In yeast, a specialized RNA polyadenylation complex, called TRAMP, can promote the degradation activity of the nuclear exosome for a variety of target RNAs [41]. Although the existence of a similar TRAMP-like complex in human cells remains elusive, a recent study reported physical interactions between the human exosome and putative TRAMP subunits [42]. We therefore used siRNA-mediated gene silencing to examine whether putative human TRAMP components were required for the negative regulation of the SHG60 lncRNA. We choose to target a catalytic subunit of the TRAMP complex, hTRF4-2, which is involved in the adenylation of RNA degradation products [42], [43] as well as the RNA helicase hMTR4 (SKIV2L2), which promotes exosome-mediated decay of specific noncoding RNAs [42]. We found only modest SHG60 lncRNA accumulation in conditions of hTRF4-2 deficiency (Figure 7A). In contrast, depletion of hMTR4 resulted in levels of SHG60 lncRNA accumulation similar to that of PABPN1 deficiency (Figure 7A), suggesting that hMTR4 contributes to the efficient turnover of the SHG60 lncRNA. To further characterize the relationship between PABPN1 and these human TRAMP subunits, we examined the effect of co-depleting PABPN1 with either hTRF4-2 or hMTR4. Whereas co-depletion of PABPN1 and hTRF4-2 did not significantly affect the levels of SHG60 lncRNA relative to the single PABPN1 depletion (Figure 7B), co-depletion of PABPN1 and hMTR4 resulted in a significant increase in SHG60 lncRNA levels relative to either single depletion (Figure 7B). Interestingly, we also noticed that co-depletion of MTR4 and hTRF4-2 suppressed the accumulation of SHG60 lncRNA detected in the single MTR4 depletion (Figure 7B). The reduced SHG60 signal in conditions of MTR4/TRF4-2 co-depletion relative to the single MTR4 depletion cannot be simply explained by the expression of hypoadenylated lncRNAs, as RT-PCR analyses were primed using random hexamers. Similar results were observed between hTRF4-2 and hMTR4 as well as between hTRF4-2 and RRP40 when a different class of substrate RNA, promoter upstream transcripts (PROMPTs), were analyzed (Figure S9; [42]). Altogether, our data suggest that PABPN1 and hMTR4 both contribute to exosome-mediated degradation of the SHG60 lncRNA.

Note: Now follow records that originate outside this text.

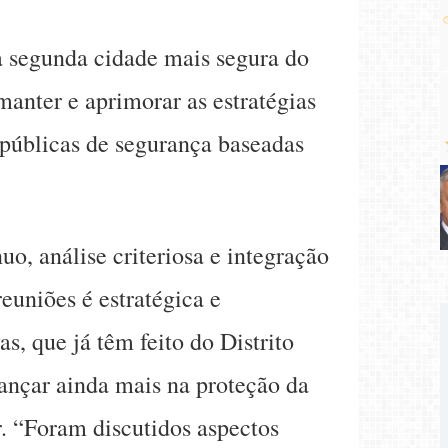
 a segunda cidade mais segura do
anter e aprimorar as estratégias
s públicas de segurança baseadas
o, análise criteriosa e integração
reuniões é estratégica e
s, que já têm feito do Distrito
ançar ainda mais na proteção da
r. “Foram discutidos aspectos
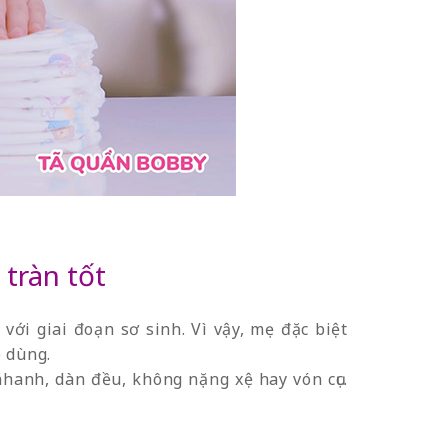
tràn tốt
với giai đoạn sơ sinh. Vì vậy, mẹ đặc biệt
 dùng.
hanh, dàn đều, không nặng xệ hay vón cục.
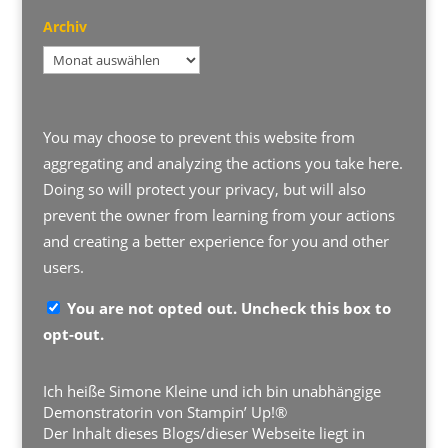
Archiv
Archiv
You may choose to prevent this website from
aggregating and analyzing the actions you take here.
Doing so will protect your privacy, but will also
prevent the owner from learning from your actions
and creating a better experience for you and other
users.
You are not opted out. Uncheck this box to
opt-out.
Ich heiße Simone Kleine und ich bin unabhängige
Demonstratorin von Stampin’ Up!®
Der Inhalt dieses Blogs/dieser Webseite liegt in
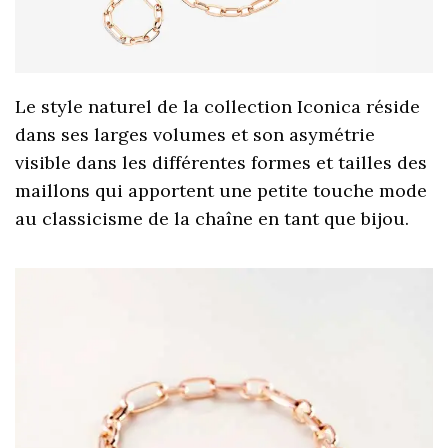
Le style naturel de la collection Iconica réside
dans ses larges volumes et son asymétrie
visible dans les différentes formes et tailles des
maillons qui apportent une petite touche mode
au classicisme de la chaîne en tant que bijou.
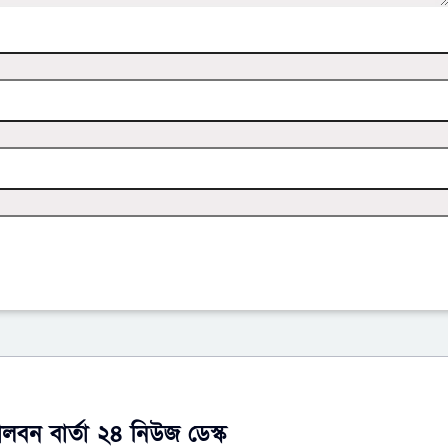
ালবন বার্তা ২৪ নিউজ ডেস্ক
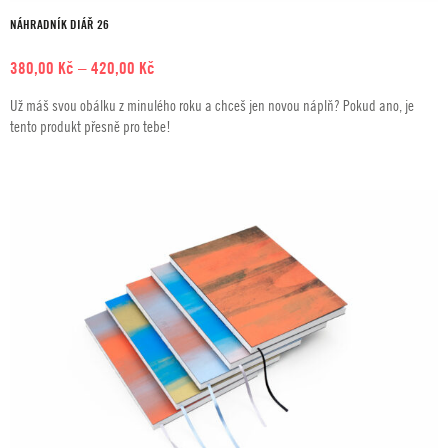
NÁHRADNÍK DIÁŘ 26
Rozpětí
380,00
Kč
–
420,00
Kč
cen:
Už máš svou obálku z minulého roku a chceš jen novou náplň? Pokud ano, je
380,00 Kč
tento produkt přesně pro tebe!
až
420,00 Kč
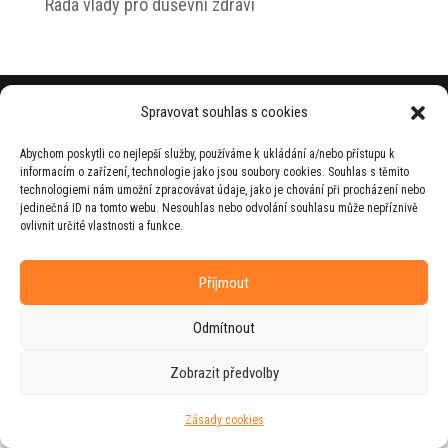
Rada vlády pro duševní zdraví
© 2026 Jiří Horecký – Osobní stránky Jiřího
Spravovat souhlas s cookies
Horeckého
Abychom poskytli co nejlepší služby, používáme k ukládání a/nebo přístupu k
Web vytvořila firma
RUDI
ve spolupráci s
informacím o zařízení, technologie jako jsou soubory cookies. Souhlas s těmito
agenturou
ZEST BRAND
.
technologiemi nám umožní zpracovávat údaje, jako je chování při procházení nebo
jedinečná ID na tomto webu. Nesouhlas nebo odvolání souhlasu může nepříznivě
ovlivnit určité vlastnosti a funkce.
Příjmout
Odmítnout
Zobrazit předvolby
Zásady cookies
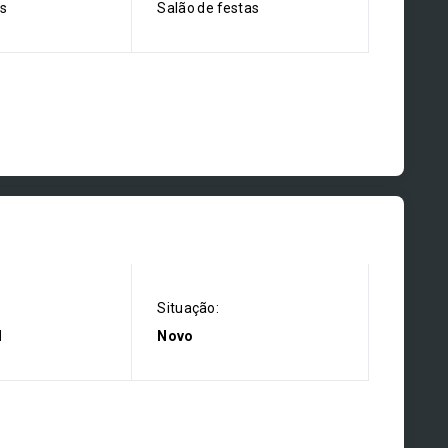
os
Salão de festas
Situação:
l
Novo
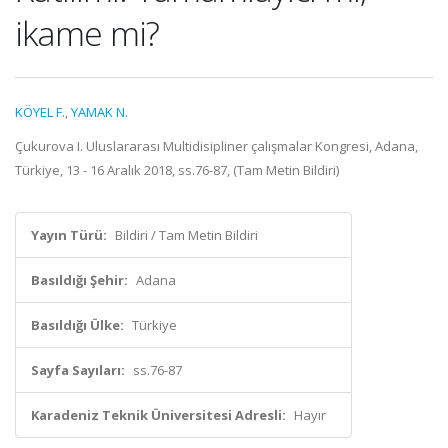
ikame mi?
KÖYEL F.
,
YAMAK N.
Çukurova I. Uluslararası Multidisipliner çalışmalar Kongresi, Adana,
Türkiye, 13 - 16 Aralık 2018, ss.76-87, (Tam Metin Bildiri)
Yayın Türü:
Bildiri / Tam Metin Bildiri
Basıldığı Şehir:
Adana
Basıldığı Ülke:
Türkiye
Sayfa Sayıları:
ss.76-87
Karadeniz Teknik Üniversitesi Adresli:
Hayır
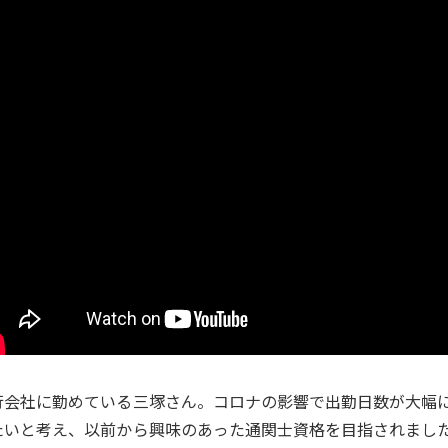
行会社に勤めている三塚さん。コロナの影響で出勤日数が大幅
たいと考え、以前から興味のあった通関士資格を目指されました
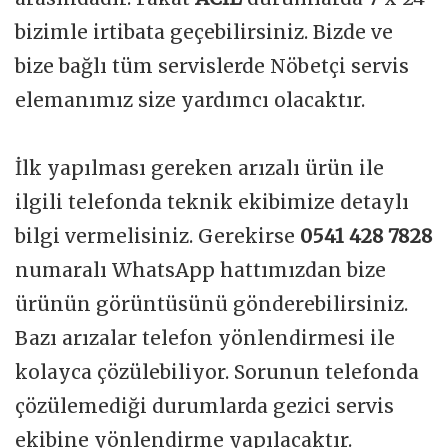
bizimle irtibata geçebilirsiniz. Bizde ve
bize bağlı tüm servislerde Nöbetçi servis
elemanımız size yardımcı olacaktır.
İlk yapılması gereken arızalı ürün ile
ilgili telefonda teknik ekibimize detaylı
bilgi vermelisiniz. Gerekirse
0541 428 7828
numaralı WhatsApp hattımızdan bize
ürünün görüntüsünü gönderebilirsiniz.
Bazı arızalar telefon yönlendirmesi ile
kolayca çözülebiliyor. Sorunun telefonda
çözülemediği durumlarda gezici servis
ekibine yönlendirme yapılacaktır.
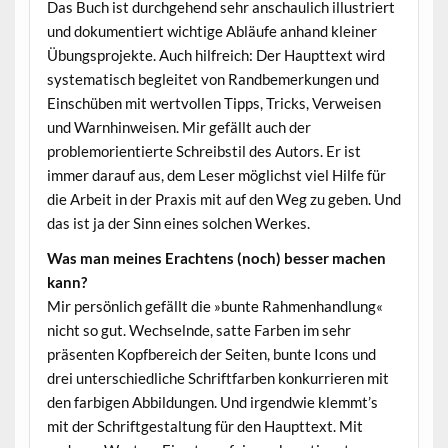
Das Buch ist durchgehend sehr anschaulich illustriert
und dokumentiert wichtige Abläufe anhand kleiner
Übungsprojekte. Auch hilfreich: Der Haupttext wird
systematisch begleitet von Randbemerkungen und
Einschüben mit wertvollen Tipps, Tricks, Verweisen
und Warnhinweisen. Mir gefällt auch der
problemorientierte Schreibstil des Autors. Er ist
immer darauf aus, dem Leser möglichst viel Hilfe für
die Arbeit in der Praxis mit auf den Weg zu geben. Und
das ist ja der Sinn eines solchen Werkes.
Was man meines Erachtens (noch) besser machen
kann?
Mir persönlich gefällt die »bunte Rahmenhandlung«
nicht so gut. Wechselnde, satte Farben im sehr
präsenten Kopfbereich der Seiten, bunte Icons und
drei unterschiedliche Schriftfarben konkurrieren mit
den farbigen Abbildungen. Und irgendwie klemmt’s
mit der Schriftgestaltung für den Haupttext. Mit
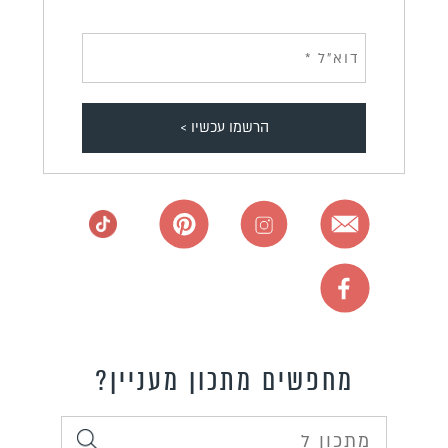
מחפשים מתכון מעניין?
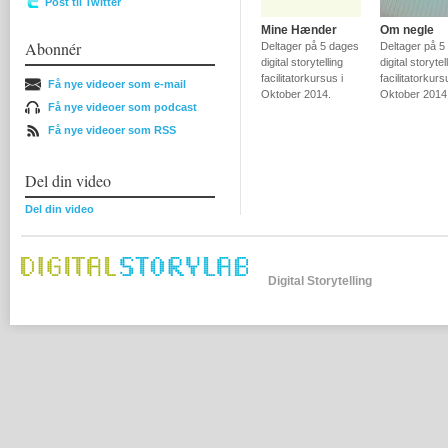
Post til Twitter
Mine Hænder
Om negle
Abonnér
Deltager på 5 dages
Deltager på 5
digital storytelling
digital storytel
facilitatorkursus i
facilitatorkurs
Få nye videoer som e-mail
Oktober 2014.
Oktober 2014
Få nye videoer som podcast
Få nye videoer som RSS
Del din video
Del din video
Digital Storytelling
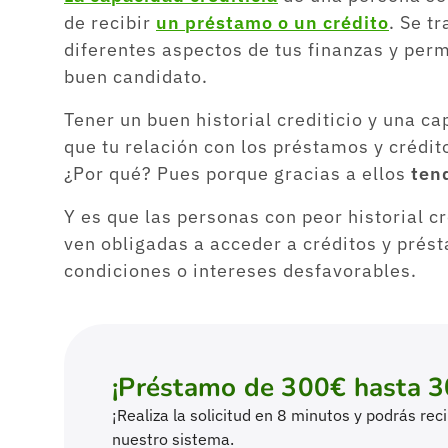
de recibir
un préstamo o un crédito
. Se t
diferentes aspectos de tus finanzas y perm
buen candidato.
Tener un buen historial crediticio y una ca
que tu relación con los préstamos y crédit
¿Por qué? Pues porque gracias a ellos
ten
Y es que las personas con peor historial cr
ven obligadas a acceder a créditos y pré
condiciones o intereses desfavorables.
¡Préstamo de 300€ hasta 3
¡Realiza la solicitud en 8 minutos y podrás re
nuestro sistema.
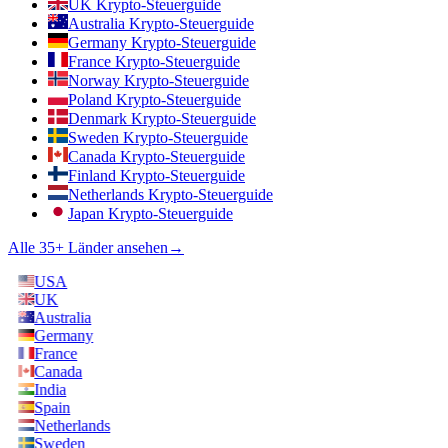
UK Krypto-Steuerguide
Australia Krypto-Steuerguide
Germany Krypto-Steuerguide
France Krypto-Steuerguide
Norway Krypto-Steuerguide
Poland Krypto-Steuerguide
Denmark Krypto-Steuerguide
Sweden Krypto-Steuerguide
Canada Krypto-Steuerguide
Finland Krypto-Steuerguide
Netherlands Krypto-Steuerguide
Japan Krypto-Steuerguide
Alle 35+ Länder ansehen
→
USA
UK
Australia
Germany
France
Canada
India
Spain
Netherlands
Sweden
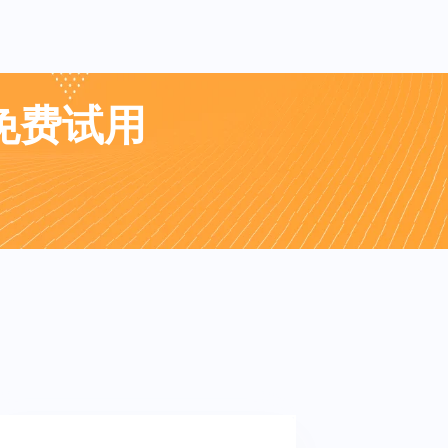
业免费试用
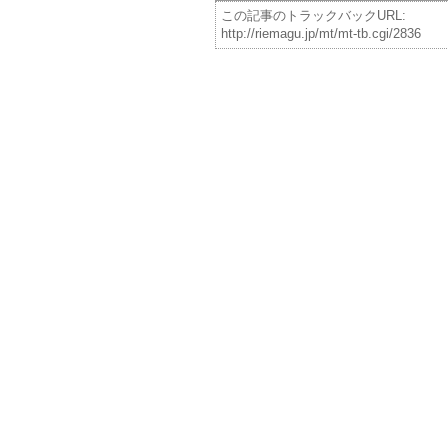
この記事のトラックバックURL:
http://riemagu.jp/mt/mt-tb.cgi/2836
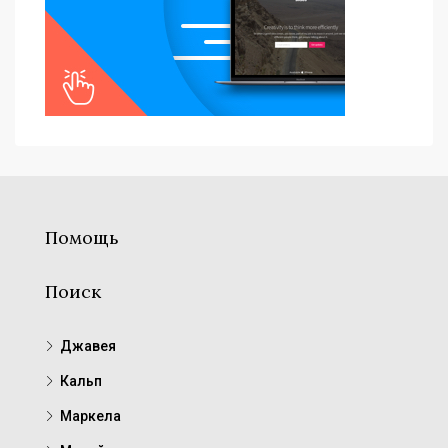
Помощь
Поиск
Джавея
Кальп
Маркела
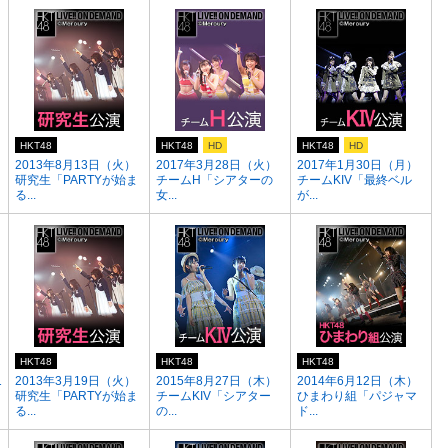
HKT48
HKT48
HD
HKT48
HD
）
2013年8月13日（火）
2017年3月28日（火）
2017年1月30日（月）
研究生「PARTYが始ま
チームH「シアターの
チームKIV「最終ベル
る...
女...
が...
HKT48
HKT48
HKT48
1
2013年3月19日（火）
2015年8月27日（木）
2014年6月12日（木）
研究生「PARTYが始ま
チームKIV「シアター
ひまわり組「パジャマ
る...
の...
ド...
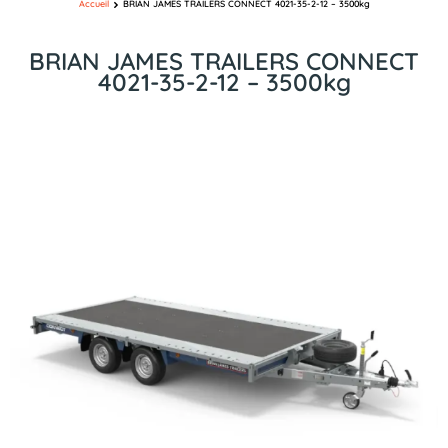
Accueil
BRIAN JAMES TRAILERS CONNECT 4021-35-2-12 – 3500kg
BRIAN JAMES TRAILERS CONNECT
4021-35-2-12 – 3500kg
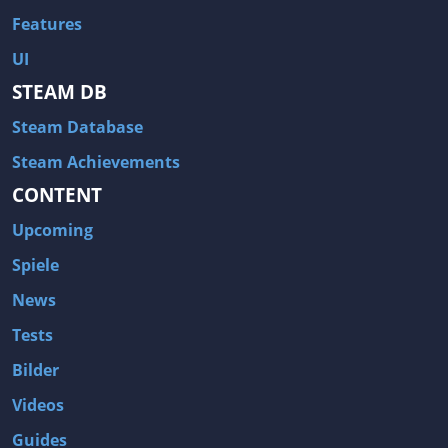
Features
UI
STEAM DB
Steam Database
Steam Achievements
CONTENT
Upcoming
Spiele
News
Tests
Bilder
Videos
Guides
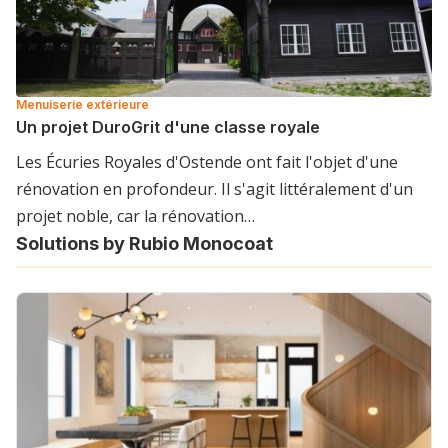
Menuiserie extérieure
Un projet DuroGrit d'une classe royale
Les Écuries Royales d'Ostende ont fait l'objet d'une
rénovation en profondeur. Il s'agit littéralement d'un
projet noble, car la rénovation…
Solutions by Rubio Monocoat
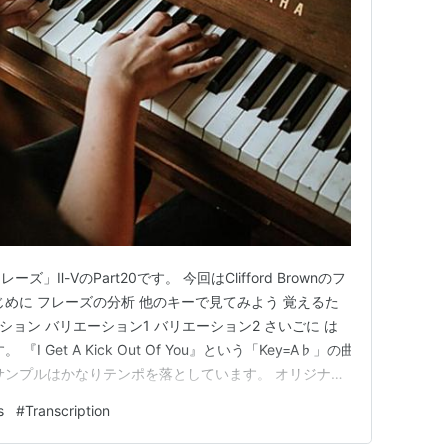
Ⅱ-ⅤのPart20です。 今回はClifford Brownのフ
じめに フレーズの分析 他のキーで見てみよう 覚えるた
リエーション バリエーション1 バリエーション2 さいごに は
 Get A Kick Out Of You』という「Key=A♭」の曲
サンプルはかなりテンポを落としています。 オリジナル
テンポで演奏されていますが、テンポを落としてもかっこ
s
#
Transcription
と思います。 フレーズ…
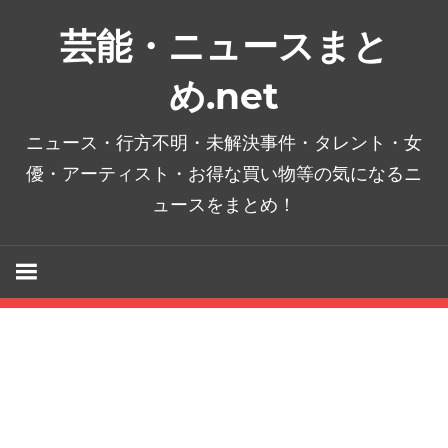
コ
芸能・ニュースまと
ン
テ
め.net
ン
ツ
ニュース・行方不明・未解決事件・タレント・女
へ
優・アーティスト・お得な買い物等の気になるニ
ス
ュースをまとめ！
キ
ッ
プ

Figure 7. Efficient turnover of a PABPN1–sensitive lncRNA does not require hTRF4-dependent polyadenylation.

(A) Total RNA from HeLa cells treated with the indicated siRNAs was analyzed by quantitative RT-PCR using primer pairs specific to SHG60. SHG60 lncRNA expression is relative to control siRNA and normalized to the GAPDH mRNA. The data and error bars represent the average and standard deviation from at least three independent experiments. (B) Total RNA from HeLa cells treated with the indicated combinations of siRNAs was analyzed by quantitative RT-PCR using primer pairs specific to SHG60. SHG60 expression is relative to cells treated with the combination of non-targeting siRNAs (control/control) and normalized to the GAPDH mRNA. The data and error bars represent the average and standard deviation from at least three independent experiments. (* p<0.05; Student's t-test).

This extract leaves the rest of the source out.